サンデーサイレンスのラインが一本しかないというのは、今の日本の馬産では血統的に魅力である。
「オーナーがどういう馬生を送ってほしいか、ですかね」
個人的な話だけなら、日高のスタリオンに持ってきてほしいが。
五代のスタリオンに入れば、優れた繁殖をあてがわれる。
すると自然と、種牡馬としても成功する確率は高くなる。
シュガーホワイトの子供を、また持って走らせる。
「優雅な趣味だね~」
「そうですよ」
ただ千草としては、注意したくなることもある。
優れた種牡馬というのは、早世することが多い。
やはり種付けというのは、負担であるのは間違いないのだ。
ホワイトウイングなどは、それが上手くて床上手らしいが。
実際に千草の実家も、何度か付けているはずだ。
長生きしてもらうように、条件を付ければいい。
「あとはシンジケートとか」
「ほうほう」
競走馬として走らせるのは、シュガーホワイトぐらいになれば、五歳ぐらいまでであろう。

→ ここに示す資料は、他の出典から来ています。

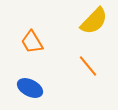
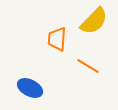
orange trapezoid: moved 25 px right, 3 px up; rotated 35 degrees clockwise
orange line: rotated 20 degrees counterclockwise
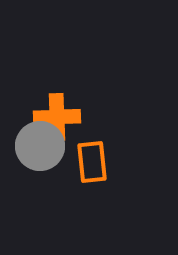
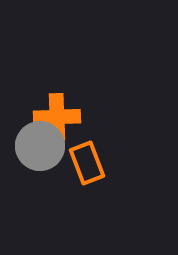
orange rectangle: moved 5 px left, 1 px down; rotated 15 degrees counterclockwise
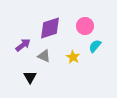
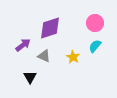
pink circle: moved 10 px right, 3 px up
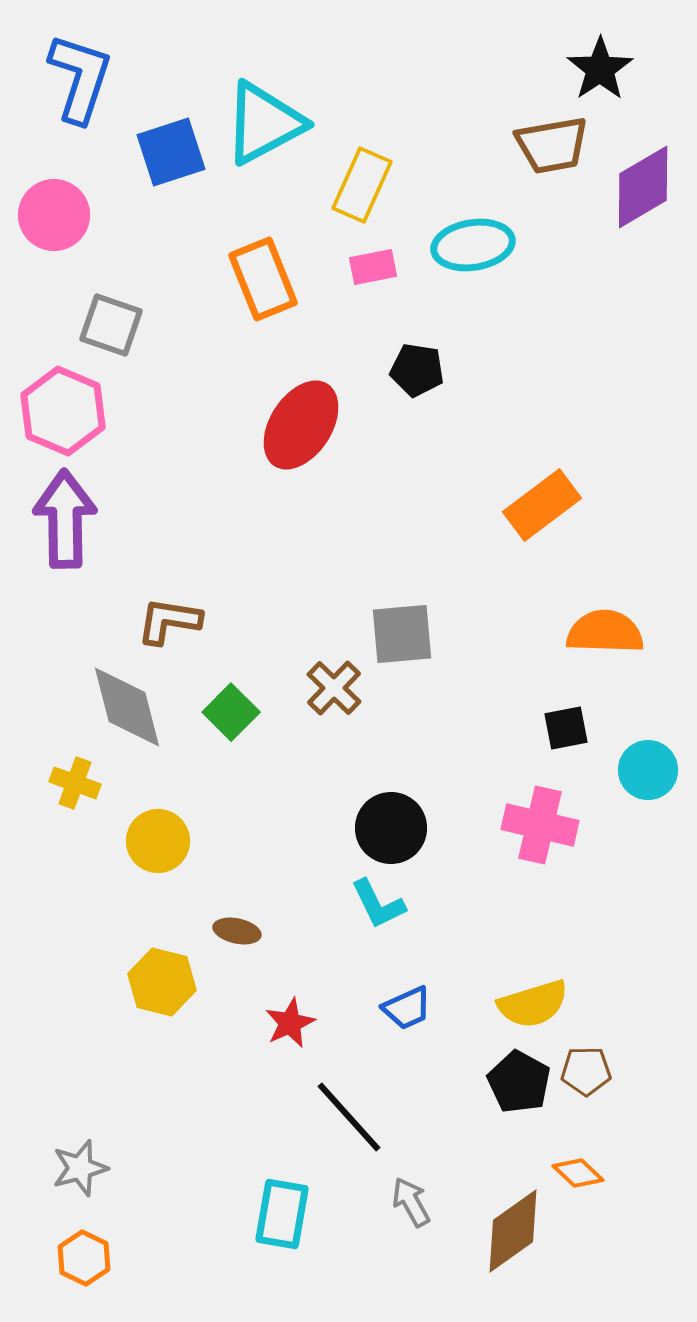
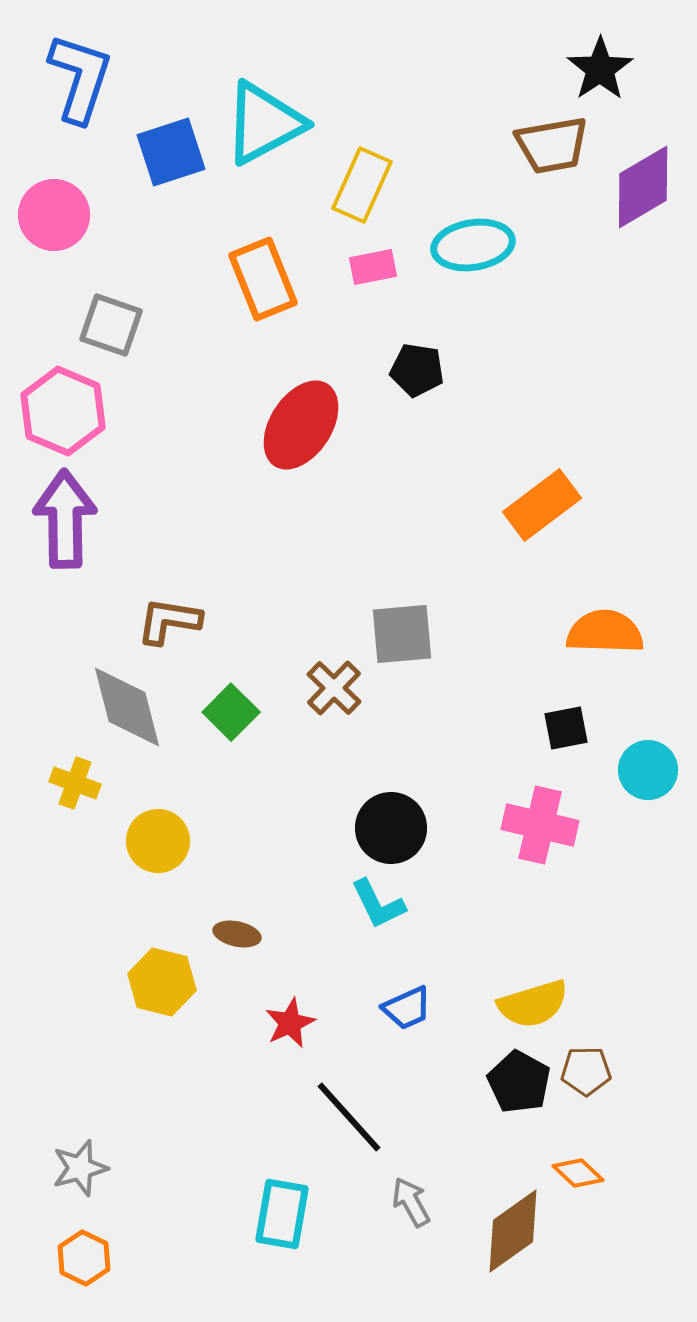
brown ellipse at (237, 931): moved 3 px down
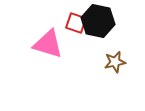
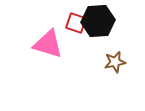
black hexagon: rotated 16 degrees counterclockwise
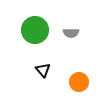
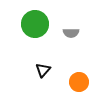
green circle: moved 6 px up
black triangle: rotated 21 degrees clockwise
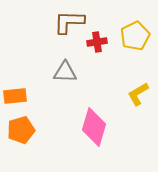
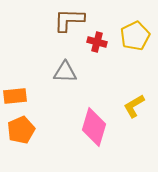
brown L-shape: moved 2 px up
red cross: rotated 24 degrees clockwise
yellow L-shape: moved 4 px left, 12 px down
orange pentagon: rotated 8 degrees counterclockwise
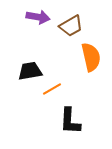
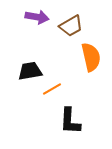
purple arrow: moved 1 px left
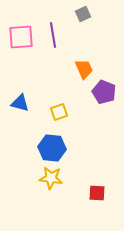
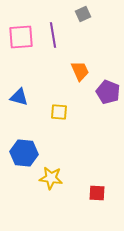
orange trapezoid: moved 4 px left, 2 px down
purple pentagon: moved 4 px right
blue triangle: moved 1 px left, 6 px up
yellow square: rotated 24 degrees clockwise
blue hexagon: moved 28 px left, 5 px down
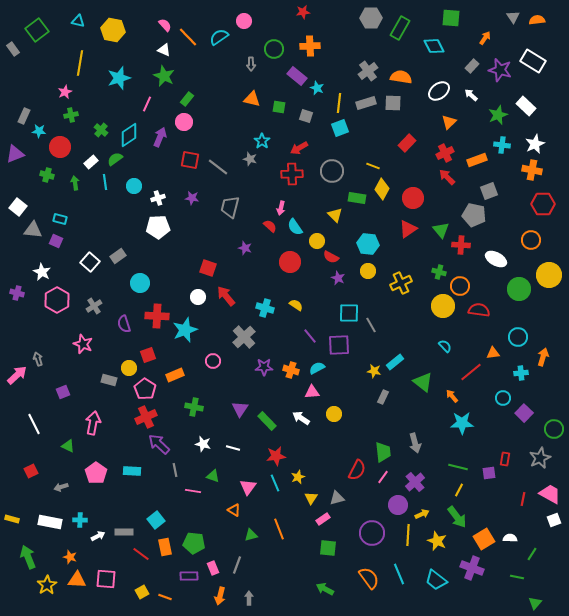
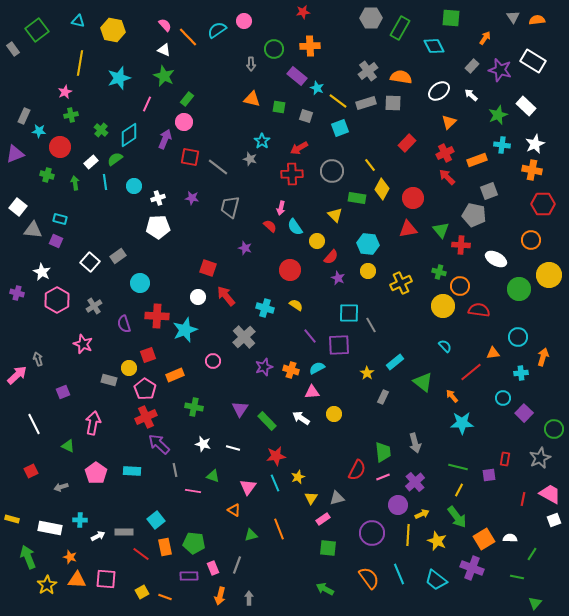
cyan semicircle at (219, 37): moved 2 px left, 7 px up
yellow line at (339, 103): moved 1 px left, 2 px up; rotated 60 degrees counterclockwise
purple arrow at (160, 137): moved 5 px right, 2 px down
red square at (190, 160): moved 3 px up
yellow line at (373, 166): moved 3 px left, 1 px up; rotated 32 degrees clockwise
red triangle at (408, 229): rotated 24 degrees clockwise
red semicircle at (331, 257): rotated 77 degrees counterclockwise
red circle at (290, 262): moved 8 px down
purple star at (264, 367): rotated 18 degrees counterclockwise
yellow star at (374, 371): moved 7 px left, 2 px down; rotated 24 degrees clockwise
purple square at (489, 473): moved 2 px down
pink line at (383, 477): rotated 32 degrees clockwise
white rectangle at (50, 522): moved 6 px down
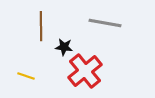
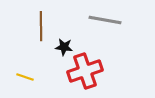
gray line: moved 3 px up
red cross: rotated 20 degrees clockwise
yellow line: moved 1 px left, 1 px down
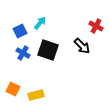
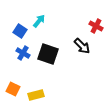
cyan arrow: moved 1 px left, 2 px up
blue square: rotated 32 degrees counterclockwise
black square: moved 4 px down
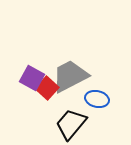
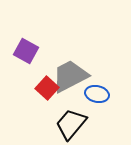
purple square: moved 6 px left, 27 px up
blue ellipse: moved 5 px up
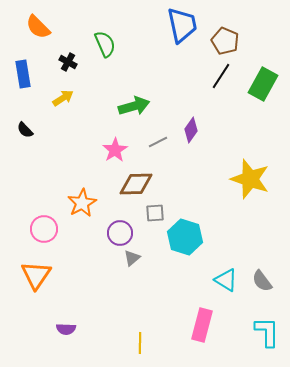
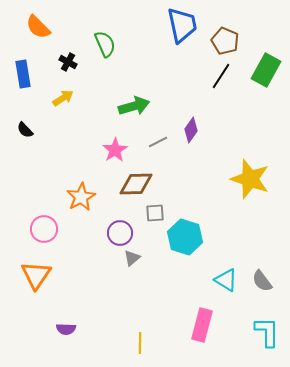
green rectangle: moved 3 px right, 14 px up
orange star: moved 1 px left, 6 px up
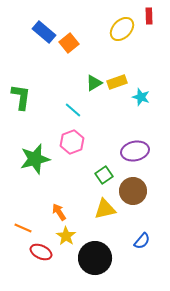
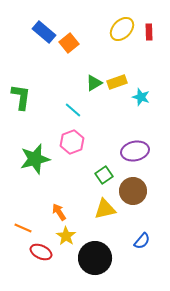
red rectangle: moved 16 px down
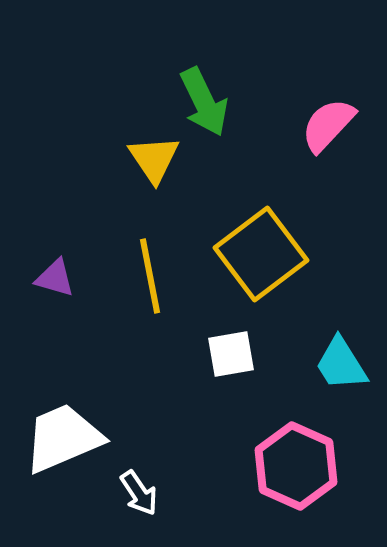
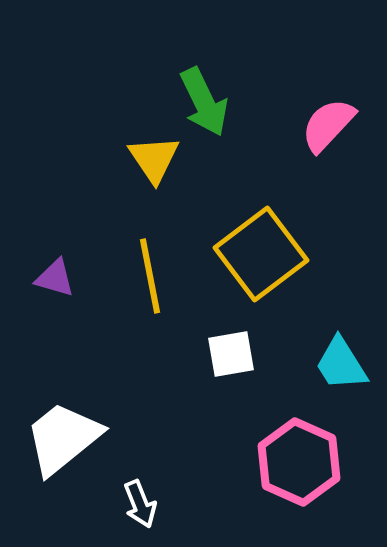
white trapezoid: rotated 16 degrees counterclockwise
pink hexagon: moved 3 px right, 4 px up
white arrow: moved 1 px right, 11 px down; rotated 12 degrees clockwise
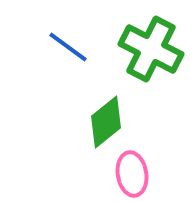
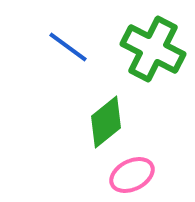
green cross: moved 2 px right
pink ellipse: moved 1 px down; rotated 72 degrees clockwise
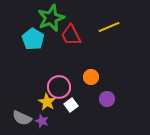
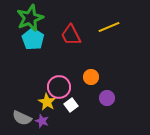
green star: moved 21 px left
purple circle: moved 1 px up
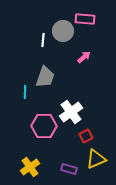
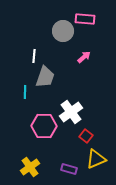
white line: moved 9 px left, 16 px down
red square: rotated 24 degrees counterclockwise
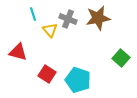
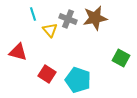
brown star: moved 3 px left
green square: rotated 12 degrees counterclockwise
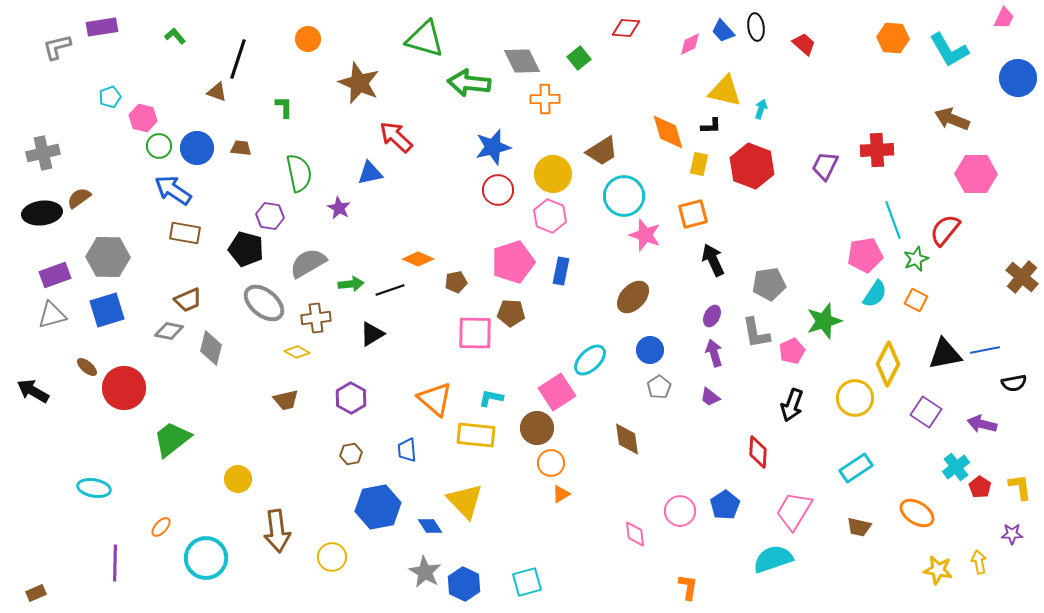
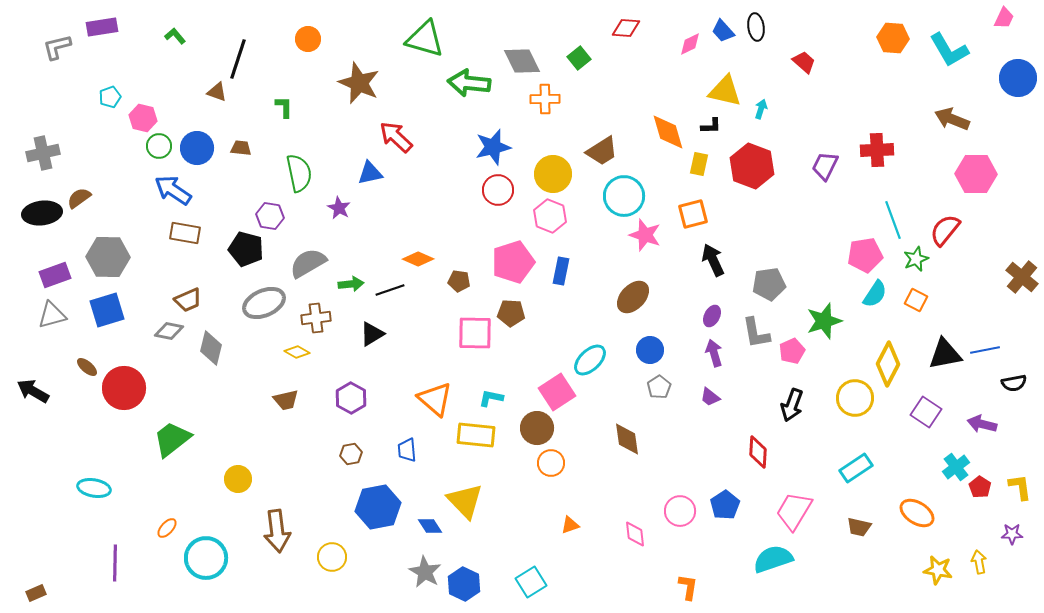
red trapezoid at (804, 44): moved 18 px down
brown pentagon at (456, 282): moved 3 px right, 1 px up; rotated 20 degrees clockwise
gray ellipse at (264, 303): rotated 63 degrees counterclockwise
orange triangle at (561, 494): moved 9 px right, 31 px down; rotated 12 degrees clockwise
orange ellipse at (161, 527): moved 6 px right, 1 px down
cyan square at (527, 582): moved 4 px right; rotated 16 degrees counterclockwise
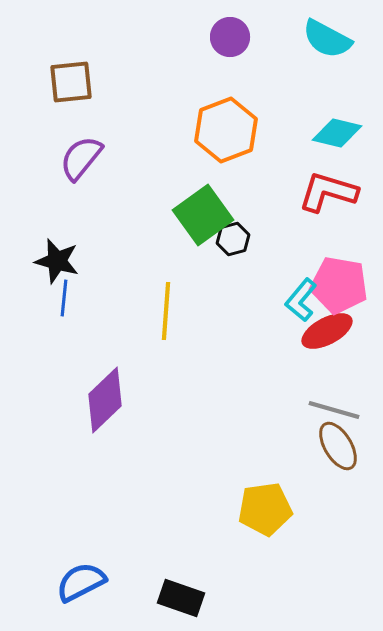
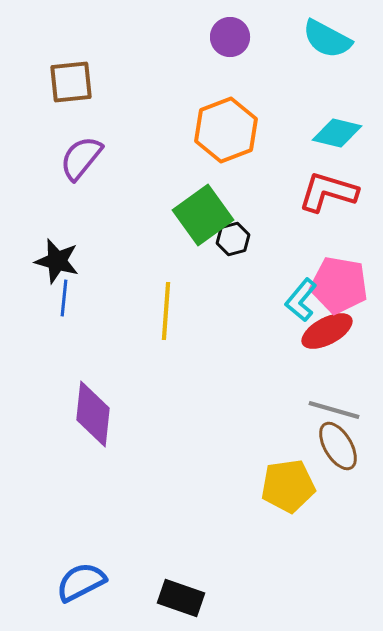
purple diamond: moved 12 px left, 14 px down; rotated 40 degrees counterclockwise
yellow pentagon: moved 23 px right, 23 px up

しかし種牡馬になれば、さらにその後も楽しむことが出来る。
「繁殖牝馬を持って牧場に預託して、種馬を指定して楽しむことも出来ます」
基本的に牡馬を買っている白雪だが、牝馬でも白ければいい。
千草に会いにきたわけではなく、シュガーホワイトの調子を見に来た。
だが話の流れで、こういうことも相談する。
肝心の馬の方は、順調に調整は進み、いよいよ関東に移動となる。
パドックなどで会う前に、ゆっくりと顔を見ておきたかった。
「ダービーって、すごいねえ」
貴女もすごいからですよ、とはわざわざ言わない千草であった。
※日高
日本で一番馬産の集中している地方で、多くの場合日高というと中小の馬産農家を示す。
実際はそれなりに大きな牧場もある。
だいたい物語では大牧場に対抗するという、主人公の図式で登場する。